The problem: The records that follow must be repeated exactly, except for their pictures.
═══
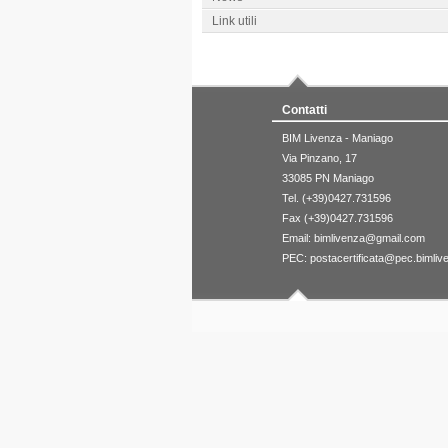
Link utili
Contatti
BIM Livenza - Maniago
Via Pinzano, 17
33085 PN Maniago
Tel. (+39)0427.731596
Fax (+39)0427.731596
Email:
bimlivenza@gmail.com
PEC:
postacertificata@pec.bimliv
═══
Exercise result:
Link utili
Contatti
BIM Livenza - Maniago
Via Pinzano, 17
33085 PN Maniago
Tel. (+39)0427.731596
Fax (+39)0427.731596
Email:
bimlivenza@gmail.com
PEC:
postacertificata@pec.bimliv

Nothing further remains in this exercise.